Top of DATA UNDER STUDY

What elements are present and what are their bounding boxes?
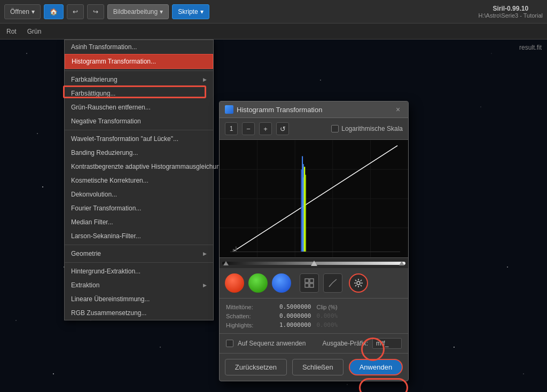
menu-item-asinh[interactable]: Asinh Transformation... (65, 40, 213, 54)
menu-item-lineare[interactable]: Lineare Übereinstimmung... (65, 292, 213, 306)
redo-button[interactable]: ↪ (87, 4, 104, 19)
clip-label: Clip (%) (317, 304, 338, 310)
tab-gruen[interactable]: Grün (27, 26, 42, 37)
menu-item-median[interactable]: Median Filter... (65, 215, 213, 229)
menu-item-extraktion[interactable]: Extraktion (65, 278, 213, 292)
log-scale-section: Logarithmische Skala (331, 125, 403, 132)
dialog-title-left: Histogramm Transformation (225, 105, 322, 114)
image-processing-arrow: ▾ (160, 8, 163, 15)
prefix-label: Ausgabe-Präfix: (323, 340, 368, 347)
clip-high-value: 0.000% (317, 312, 338, 319)
blue-channel-button[interactable] (272, 273, 291, 293)
midtones-label: Mitteltöne: (226, 304, 253, 310)
open-label: Öffnen (10, 8, 29, 15)
dialog-titlebar: Histogramm Transformation × (220, 101, 408, 118)
slider-thumb-mid[interactable] (311, 261, 317, 266)
open-dropdown-arrow: ▾ (32, 8, 35, 15)
svg-rect-38 (236, 246, 237, 252)
sequence-row: Auf Sequenz anwenden Ausgabe-Präfix: (220, 334, 408, 354)
scripts-arrow: ▾ (200, 8, 204, 15)
slider-thumb-right[interactable] (399, 261, 404, 265)
home-button[interactable]: 🏠 (44, 4, 64, 19)
clip-low-value: 0.000% (317, 322, 338, 328)
svg-rect-37 (233, 249, 235, 252)
dialog-icon (225, 105, 233, 114)
values-section: Mitteltöne: 0.5000000 Clip (%) Schatten:… (220, 299, 408, 334)
menu-item-gruen-rauschen[interactable]: Grün-Rauschen entfernen... (65, 100, 213, 114)
highlights-label: Highlights: (226, 322, 253, 328)
green-channel-button[interactable] (248, 273, 268, 293)
menu-item-geometrie[interactable]: Geometrie (65, 247, 213, 261)
svg-line-50 (361, 285, 362, 286)
menu-sep-1 (65, 70, 213, 71)
image-processing-label: Bildbearbeitung (113, 8, 158, 15)
close-button[interactable]: Schließen (292, 359, 343, 375)
menu-item-larson[interactable]: Larson-Sekanina-Filter... (65, 229, 213, 243)
dialog-title: Histogramm Transformation (237, 106, 322, 114)
image-processing-button[interactable]: Bildbearbeitung ▾ (107, 4, 169, 19)
menu-item-farbkalibrierung[interactable]: Farbkalibrierung (65, 73, 213, 87)
plus-button[interactable]: + (259, 122, 272, 135)
shadows-row: Schatten: 0.0000000 (226, 312, 311, 320)
grid-tool-button[interactable] (300, 273, 319, 293)
menu-item-wavelet[interactable]: Wavelet-Transformation "auf Lücke"... (65, 132, 213, 146)
result-file-label: result.fit (519, 44, 542, 51)
curve-tool-button[interactable] (323, 273, 342, 293)
open-button[interactable]: Öffnen ▾ (4, 4, 41, 19)
menu-sep-2 (65, 130, 213, 130)
prefix-input[interactable] (372, 338, 402, 349)
menu-item-hintergrund[interactable]: Hintergrund-Extraktion... (65, 264, 213, 278)
undo-button[interactable]: ↩ (67, 4, 84, 19)
menu-item-kosmetische[interactable]: Kosmetische Korrekturen... (65, 174, 213, 187)
dialog-buttons-row: Zurücksetzen Schließen Anwenden (220, 354, 408, 381)
histogram-svg (220, 140, 408, 257)
apply-button[interactable]: Anwenden (349, 359, 403, 375)
log-scale-label: Logarithmische Skala (341, 125, 403, 132)
red-channel-button[interactable] (225, 273, 244, 293)
midtones-row: Mitteltöne: 0.5000000 (226, 303, 311, 311)
midtones-value: 0.5000000 (279, 303, 311, 310)
scripts-label: Skripte (178, 8, 198, 15)
menu-item-fourier[interactable]: Fourier Transformation... (65, 201, 213, 215)
undo-icon: ↩ (73, 8, 78, 15)
menu-item-dekonvolution[interactable]: Dekonvolution... (65, 187, 213, 201)
menu-item-banding[interactable]: Banding Reduzierung... (65, 146, 213, 160)
shadows-label: Schatten: (226, 313, 251, 319)
svg-line-49 (355, 280, 356, 281)
sequence-label: Auf Sequenz anwenden (238, 340, 306, 347)
slider-thumb-left[interactable] (223, 261, 229, 265)
svg-rect-41 (310, 279, 314, 283)
menu-item-histogramm[interactable]: Histogramm Transformation... (65, 54, 213, 69)
reset-button[interactable]: Zurücksetzen (225, 359, 287, 375)
menu-item-rgb[interactable]: RGB Zusammensetzung... (65, 306, 213, 320)
minus-button[interactable]: − (242, 122, 255, 135)
app-title-area: Siril-0.99.10 H:\Astro\Serie3 - Tutorial (479, 5, 543, 19)
tab-rot[interactable]: Rot (6, 26, 17, 37)
shadows-value: 0.0000000 (279, 312, 311, 319)
clip-header-row: Clip (%) (317, 303, 402, 311)
menu-item-negative[interactable]: Negative Transformation (65, 114, 213, 128)
settings-tool-button[interactable] (349, 273, 368, 293)
app-subtitle: H:\Astro\Serie3 - Tutorial (479, 12, 543, 19)
dialog-close-button[interactable]: × (393, 105, 403, 114)
redo-icon: ↪ (93, 8, 98, 15)
menu-item-farbsaettigung[interactable]: Farbsättigung... (65, 87, 213, 100)
clip-low-row: 0.000% (317, 321, 402, 329)
menu-item-clahe[interactable]: Kontrastbegrenzte adaptive Histogrammaus… (65, 160, 213, 174)
histogram-chart (220, 140, 408, 257)
reset-view-button[interactable]: ↺ (276, 122, 289, 135)
highlights-row: Highlights: 1.0000000 (226, 321, 311, 329)
svg-rect-42 (305, 284, 309, 287)
menu-sep-3 (65, 245, 213, 245)
menu-sep-4 (65, 262, 213, 263)
channel-buttons-row (220, 268, 408, 299)
dialog-controls-row: 1 − + ↺ Logarithmische Skala (220, 118, 408, 140)
channel-tabbar: Rot Grün (0, 23, 547, 40)
sequence-checkbox[interactable] (226, 340, 233, 347)
histogram-dialog: Histogramm Transformation × 1 − + ↺ Loga… (219, 101, 409, 381)
svg-point-44 (357, 281, 360, 285)
histogram-slider-row (220, 257, 408, 268)
scripts-button[interactable]: Skripte ▾ (172, 4, 209, 19)
svg-line-52 (355, 285, 356, 286)
log-scale-checkbox[interactable] (331, 125, 339, 132)
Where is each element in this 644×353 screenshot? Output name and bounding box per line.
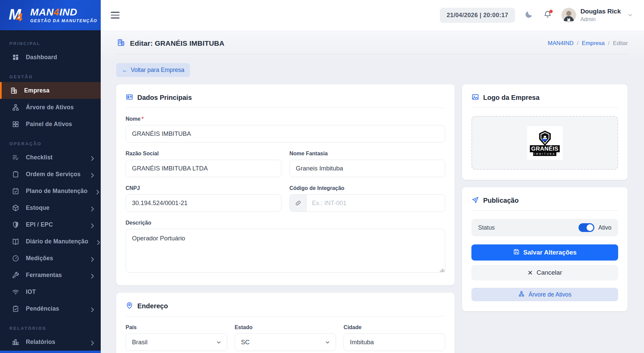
chevron-down-icon [627,12,633,18]
clipboard-icon [11,170,19,178]
card-endereco: Endereço País Brasil Esta [116,293,455,353]
chevron-right-icon [94,188,99,194]
breadcrumb-current: Editar [613,40,628,47]
floppy-icon [513,248,520,257]
close-icon: ✕ [527,270,533,276]
sidebar-item-label: Medições [26,255,53,262]
checklist-icon [11,153,19,161]
content: Editar: GRANÉIS IMBITUBA MAN4IND / Empre… [101,30,644,353]
sidebar-item-label: Árvore de Ativos [26,104,74,111]
sidebar-item-painel-de-ativos[interactable]: Painel de Ativos [0,116,101,132]
datetime-display: 21/04/2026 | 20:00:17 [440,8,515,23]
sidebar-item-estoque[interactable]: Estoque [0,199,101,216]
page-title: Editar: GRANÉIS IMBITUBA [130,39,224,47]
bar-chart-icon [11,338,19,346]
card-publicacao: Publicação Status Ativo Salvar Alteraçõe [462,187,628,311]
menu-toggle-icon[interactable] [111,12,120,18]
chevron-down-icon [325,340,330,345]
company-logo-image: GRANÉIS IMBITUBA [527,126,563,160]
sidebar-item-relatorios[interactable]: Relatórios [0,334,101,350]
razao-social-label: Razão Social [126,151,281,157]
moon-icon [524,10,533,20]
sidebar-item-epi-epc[interactable]: EPI / EPC [0,216,101,233]
pais-select[interactable]: Brasil [126,334,227,351]
estado-label: Estado [235,324,336,330]
brand-logo[interactable]: M 4 MAN4IND GESTÃO DA MANUTENÇÃO [0,0,101,30]
building-icon [117,38,125,48]
descricao-label: Descrição [126,220,445,226]
cancel-button[interactable]: ✕ Cancelar [471,265,618,280]
section-label-relatorios: RELATÓRIOS [0,322,101,334]
nome-fantasia-input[interactable] [289,160,445,177]
status-toggle[interactable] [579,223,594,232]
descricao-textarea[interactable]: Operador Portuário [126,229,445,273]
razao-social-input[interactable] [126,160,281,177]
nome-input[interactable] [126,125,445,143]
package-icon [11,204,19,212]
book-open-icon [11,237,19,245]
chevron-right-icon [89,306,94,311]
notifications-button[interactable] [543,10,553,20]
breadcrumb-link-man4ind[interactable]: MAN4IND [548,40,574,47]
codigo-integracao-label: Código de Integração [289,185,445,191]
status-row: Status Ativo [471,219,618,236]
save-button[interactable]: Salvar Alterações [471,244,618,261]
cidade-input[interactable] [343,334,445,351]
sidebar-item-arvore-de-ativos[interactable]: Árvore de Ativos [0,99,101,116]
sitemap-icon [11,103,19,111]
shield-icon [11,221,19,229]
sidebar-item-label: Estoque [26,204,49,211]
send-icon [471,196,479,205]
brand-tagline: GESTÃO DA MANUTENÇÃO [30,19,97,23]
sidebar-item-plano-de-manutencao[interactable]: Plano de Manutenção [0,183,101,199]
arrow-left-icon: ← [122,67,128,74]
sidebar-item-empresa[interactable]: Empresa [0,82,101,99]
topbar: 21/04/2026 | 20:00:17 Douglas Rick Admin [101,0,644,30]
clipboard-check-icon [11,305,19,313]
sidebar-item-ordem-de-servicos[interactable]: Ordem de Serviços [0,166,101,183]
sidebar-item-label: Ordem de Serviços [26,171,81,178]
logo-upload-area[interactable]: GRANÉIS IMBITUBA [471,116,618,170]
sidebar-item-ferramentas[interactable]: Ferramentas [0,267,101,283]
dark-mode-toggle[interactable] [524,10,534,20]
codigo-integracao-input[interactable] [307,195,445,211]
back-to-empresa-button[interactable]: ← Voltar para Empresa [116,63,190,77]
logo-text-sub: IMBITUBA [533,152,556,156]
sidebar-item-label: Diário de Manutenção [26,238,88,245]
chevron-right-icon [89,205,94,210]
sidebar-item-iot[interactable]: IOT [0,283,101,300]
sidebar-footer-strip [0,351,101,353]
map-pin-icon [126,302,133,311]
sidebar-item-checklist[interactable]: Checklist [0,149,101,166]
sidebar-item-diario-de-manutencao[interactable]: Diário de Manutenção [0,233,101,250]
sidebar-item-label: Plano de Manutenção [26,188,88,195]
card-title: Publicação [483,197,519,204]
card-logo-empresa: Logo da Empresa [462,84,628,180]
title-divider [116,54,629,54]
page-title-row: Editar: GRANÉIS IMBITUBA MAN4IND / Empre… [116,30,629,54]
chevron-right-icon [89,339,94,345]
logo-text-main: GRANÉIS [530,145,560,152]
sidebar-nav: PRINCIPAL Dashboard GESTÃO Empresa Árvor… [0,30,101,353]
breadcrumb-link-empresa[interactable]: Empresa [582,40,605,47]
id-card-icon [126,93,133,102]
cnpj-input[interactable] [126,194,281,212]
image-icon [471,93,479,102]
chevron-right-icon [89,171,94,177]
user-menu[interactable]: Douglas Rick Admin [561,8,633,23]
gauge-icon [11,254,19,262]
arvore-de-ativos-button[interactable]: Árvore de Ativos [471,288,618,301]
cnpj-label: CNPJ [126,185,281,191]
sidebar-item-dashboard[interactable]: Dashboard [0,49,101,66]
estado-select[interactable]: SC [235,334,336,351]
user-name: Douglas Rick [581,8,621,15]
sidebar-item-label: Dashboard [26,54,57,61]
brand-4: 4 [16,11,22,24]
sidebar-item-medicoes[interactable]: Medições [0,250,101,267]
user-role: Admin [581,16,621,23]
brand-name: MAN4IND [30,7,97,17]
sitemap-icon [518,290,525,299]
sidebar-item-label: Painel de Ativos [26,121,72,128]
wifi-icon [11,288,19,296]
sidebar-item-pendencias[interactable]: Pendências [0,300,101,317]
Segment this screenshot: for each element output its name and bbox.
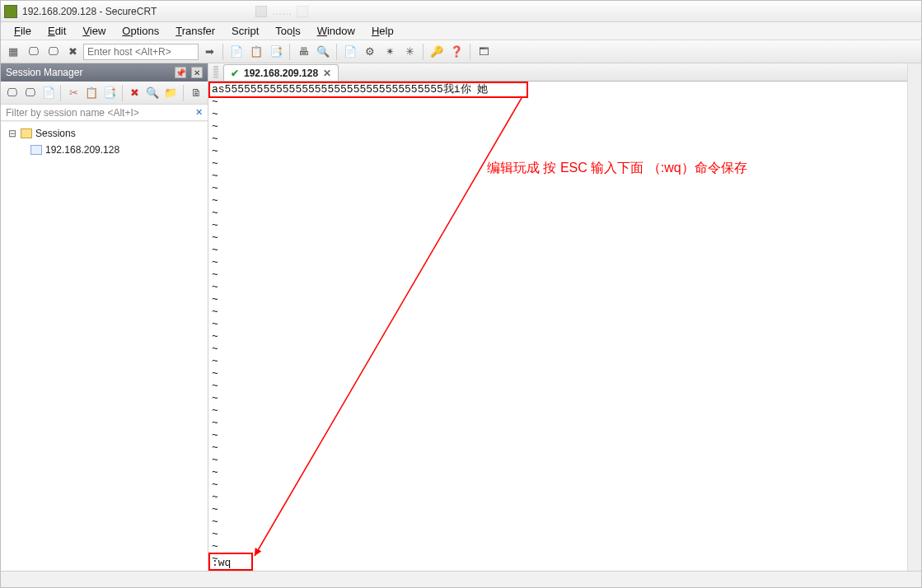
tb-find-icon[interactable]: 🔍	[314, 43, 332, 61]
terminal-tabs-bar: ✔ 192.168.209.128 ✕	[208, 63, 907, 82]
sm-newfolder-icon[interactable]: 📁	[162, 84, 179, 102]
main-toolbar: ▦ 🖵 🖵 ✖ ➡ 📄 📋 📑 🖶 🔍 📄 ⚙ ✴ ✳ 🔑 ❓ 🗔	[1, 40, 921, 63]
tb-paste-icon[interactable]: 📋	[247, 43, 265, 61]
tab-label: 192.168.209.128	[244, 68, 318, 79]
session-manager-toolbar: 🖵 🖵 📄 ✂ 📋 📑 ✖ 🔍 📁 🗎	[1, 82, 208, 105]
tb-copypaste-icon[interactable]: 📑	[267, 43, 285, 61]
toolbar-separator	[470, 44, 470, 60]
session-filter[interactable]: Filter by session name <Alt+I> ✕	[1, 105, 208, 121]
tree-root-label: Sessions	[35, 128, 76, 139]
menu-bar: File Edit View Options Transfer Script T…	[1, 22, 921, 40]
toolbar-separator	[423, 44, 424, 60]
title-bar: 192.168.209.128 - SecureCRT ……	[1, 1, 921, 22]
folder-icon	[21, 128, 32, 138]
panel-pin-button[interactable]: 📌	[175, 67, 186, 78]
toolbar-separator	[222, 44, 223, 60]
sm-cut-icon[interactable]: ✂	[65, 84, 82, 102]
toolbar-separator	[60, 85, 61, 101]
annotation-text: 编辑玩成 按 ESC 输入下面 （:wq）命令保存	[487, 160, 747, 177]
menu-tools[interactable]: Tools	[269, 23, 307, 39]
toolbar-separator	[122, 85, 123, 101]
tree-session-label: 192.168.209.128	[45, 144, 119, 156]
terminal-icon	[30, 145, 42, 155]
tb-go-icon[interactable]: ➡	[200, 43, 218, 61]
tb-copy-icon[interactable]: 📄	[227, 43, 246, 61]
main-area: ✔ 192.168.209.128 ✕ as555555555555555555…	[208, 63, 907, 571]
host-input[interactable]	[83, 44, 199, 60]
tree-root-row[interactable]: ⊟ Sessions	[4, 125, 204, 142]
session-manager-title: Session Manager	[6, 67, 82, 78]
menu-file[interactable]: File	[7, 23, 38, 39]
tb-list-icon[interactable]: 🗔	[475, 43, 493, 61]
session-filter-clear[interactable]: ✕	[195, 107, 203, 118]
tb-help-icon[interactable]: ❓	[447, 43, 466, 61]
toolbar-separator	[336, 44, 337, 60]
tb-options-icon[interactable]: ⚙	[361, 43, 379, 61]
session-manager-panel: Session Manager 📌 ✕ 🖵 🖵 📄 ✂ 📋 📑 ✖ 🔍 📁 🗎 …	[1, 63, 208, 571]
terminal-content: as5555555555555555555555555555555555我i你 …	[208, 82, 491, 571]
sm-new-icon[interactable]: 🖵	[4, 84, 21, 102]
body-row: Session Manager 📌 ✕ 🖵 🖵 📄 ✂ 📋 📑 ✖ 🔍 📁 🗎 …	[1, 63, 921, 571]
tb-quick-connect-icon[interactable]: 🖵	[24, 43, 42, 61]
app-icon	[4, 5, 17, 18]
sm-page-icon[interactable]: 🗎	[188, 84, 204, 102]
tab-drag-handle[interactable]	[213, 66, 218, 79]
sm-open-icon[interactable]: 🖵	[22, 84, 39, 102]
tb-connect-icon[interactable]: 🖵	[44, 43, 62, 61]
sm-delete-icon[interactable]: ✖	[127, 84, 143, 102]
terminal-viewport[interactable]: as5555555555555555555555555555555555我i你 …	[208, 82, 907, 571]
vertical-scrollbar[interactable]	[907, 63, 921, 571]
menu-transfer[interactable]: Transfer	[169, 23, 222, 39]
sm-find-icon[interactable]: 🔍	[145, 84, 161, 102]
tb-tool1-icon[interactable]: ✴	[381, 43, 399, 61]
sm-copy-icon[interactable]: 📋	[83, 84, 100, 102]
tb-key-icon[interactable]: 🔑	[428, 43, 446, 61]
menu-options[interactable]: Options	[115, 23, 166, 39]
tab-status-icon: ✔	[231, 68, 239, 79]
tb-tool2-icon[interactable]: ✳	[400, 43, 419, 61]
session-tree[interactable]: ⊟ Sessions 192.168.209.128	[1, 121, 208, 571]
terminal-command-line: :wq	[208, 555, 234, 571]
tree-session-row[interactable]: 192.168.209.128	[4, 142, 204, 158]
menu-window[interactable]: Window	[311, 23, 362, 39]
toolbar-separator	[289, 44, 290, 60]
tb-session-mgr-icon[interactable]: ▦	[4, 43, 22, 61]
menu-view[interactable]: View	[76, 23, 112, 39]
session-manager-header: Session Manager 📌 ✕	[1, 63, 208, 82]
terminal-tab[interactable]: ✔ 192.168.209.128 ✕	[223, 64, 339, 81]
tab-close-button[interactable]: ✕	[323, 68, 331, 79]
sm-props-icon[interactable]: 📄	[40, 84, 57, 102]
toolbar-separator	[183, 85, 184, 101]
window-title: 192.168.209.128 - SecureCRT	[22, 6, 157, 17]
status-bar	[1, 571, 921, 587]
tb-print-icon[interactable]: 🖶	[294, 43, 312, 61]
tb-script-icon[interactable]: 📄	[341, 43, 359, 61]
session-filter-placeholder: Filter by session name <Alt+I>	[6, 107, 139, 119]
tree-collapse-icon[interactable]: ⊟	[7, 128, 17, 139]
sm-paste-icon[interactable]: 📑	[101, 84, 118, 102]
tb-disconnect-icon[interactable]: ✖	[63, 43, 82, 61]
panel-close-button[interactable]: ✕	[191, 67, 203, 78]
menu-script[interactable]: Script	[225, 23, 265, 39]
background-tab: ……	[255, 6, 308, 17]
menu-edit[interactable]: Edit	[41, 23, 73, 39]
menu-help[interactable]: Help	[365, 23, 400, 39]
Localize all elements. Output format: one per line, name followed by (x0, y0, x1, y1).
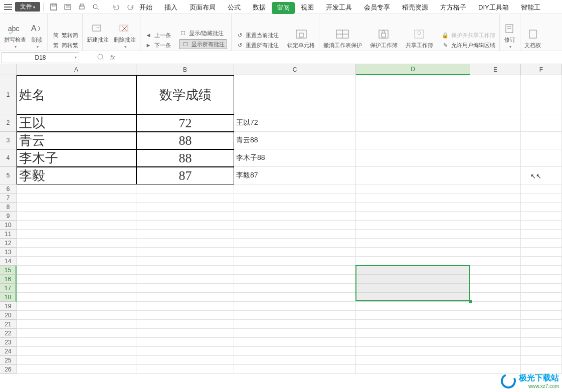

Bottom of DATA UNDER STUDY

■ TRY IT
How many lines in the records above contain the string "close"? State the number and nothing more.

■ TASK ANSWER
5